In 1888, he married Maud Eustis Potts (1865–1919), who converted from the Episcopal Church to Catholicism in 1913. Maud was a daughter of George Potts and Mary Laurette (née Eustis) Potts. Together they were the parents of five sons, all of whom married and had children themselves:

- Augustus Gibson Paine III (1891–1938), who married Dorothy Marian Quimby (1893–1937), a daughter of Dr. Charles Elihu Quimby.
- George Eustis Paine (1894–1953), was chairman of the board of the New York and Pennsylvania Co. until his death. He married Helen Ellis (1895–1948). After her death, he married Katryna Ten Broeck Weed (1897–1962), a daughter of New York State Assemblyman George S. Weed, in 1950.
- Alexander Brooks Paine (1898–1976), who married Walburga Kaul Reilly (1902–1942) in 1922. They later divorced before her remarriage and eventual suicide.
- Hugh Eustis Paine (1905–1973), who married Helen Clirehugh Duncan (1906–1992) in 1928.
- Peter Standish Paine (1909-2004), who was president of the New York and Pennsylvania Company. He was also CEO of the Great Northern Nekoosa Corporation. He married Ellen Cadeen Lea, a daughter of Robert C. Lea of Chestnut Hill, in 1933.

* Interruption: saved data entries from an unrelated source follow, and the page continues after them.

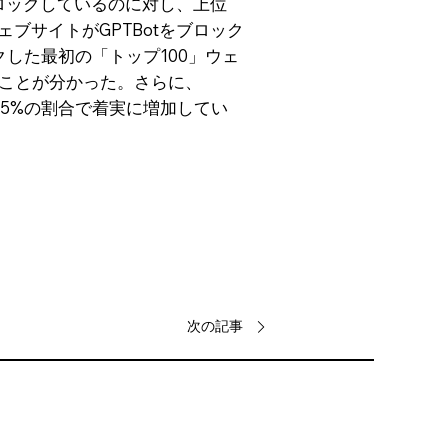
をブロックしているのに対し、上位
ェブサイトがGPTBotをブロック
ックした最初の「トップ100」ウェ
したことが分かった。さらに、
約5%の割合で着実に増加してい
次の記事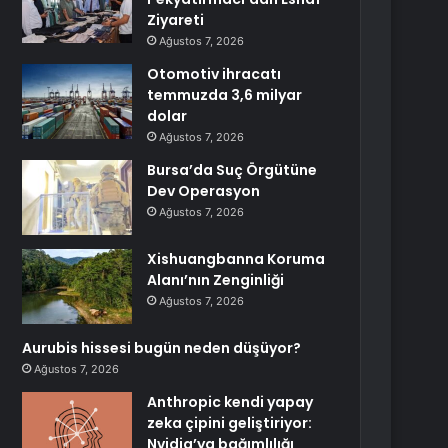
Ziyareti
Ağustos 7, 2026
Otomotiv ihracatı
temmuzda 3,6 milyar
dolar
Ağustos 7, 2026
Bursa’da Suç Örgütüne
Dev Operasyon
Ağustos 7, 2026
Xishuangbanna Koruma
Alanı’nın Zenginliği
Ağustos 7, 2026
Aurubis hissesi bugün neden düşüyor?
Ağustos 7, 2026
Anthropic kendi yapay
zeka çipini geliştiriyor:
Nvidia’ya bağımlılığı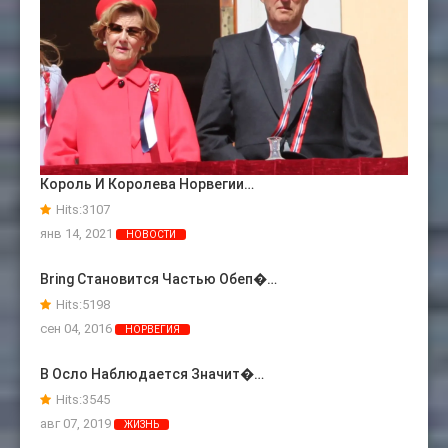
Король И Королева Норвегии…
Hits:
3107
янв 14, 2021
НОВОСТИ
Bring Становится Частью Обеп�…
Hits:
5198
сен 04, 2016
НОРВЕГИЯ
В Осло Наблюдается Значит�…
Hits:
3545
авг 07, 2019
ЖИЗНЬ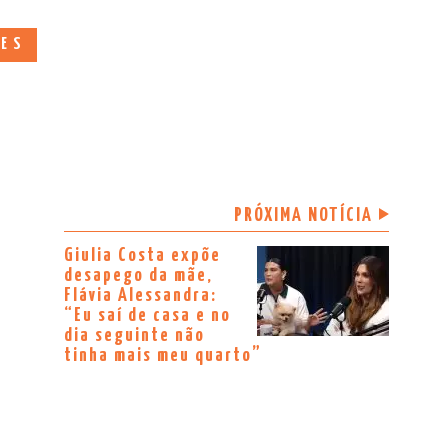
DES
PRÓXIMA NOTÍCIA
Giulia Costa expõe
desapego da mãe,
Flávia Alessandra:
“Eu saí de casa e no
dia seguinte não
tinha mais meu quarto”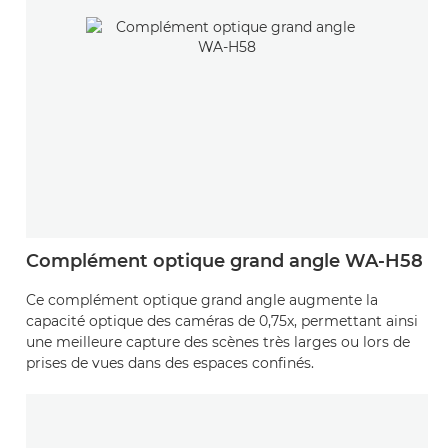
Complément optique grand angle WA-H58
Ce complément optique grand angle augmente la
capacité optique des caméras de 0,75x, permettant ainsi
une meilleure capture des scènes très larges ou lors de
prises de vues dans des espaces confinés.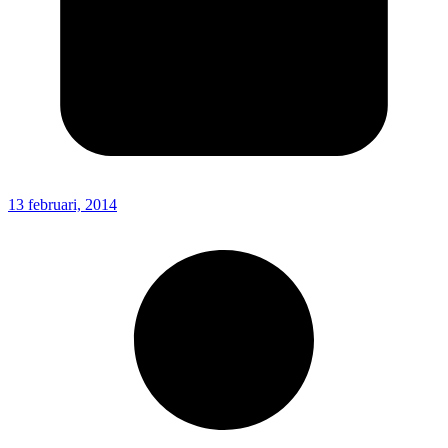
13 februari, 2014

Four years after the death of his first wife on June 4, 1919, he married Francisca Machado Warren (1891–1981) at St. John's Memorial Chapel in Cambridge. Francisca daughter of the late Minton Warren, a Latin professor at Johns Hopkins and later Harvard University, and Salomé (née Machado) Warren, who was of Cuban descent. Together Francisca and Augustus were the parents of one daughter:

- Francisca Warren Paine (1928–2016), who married David Irwin.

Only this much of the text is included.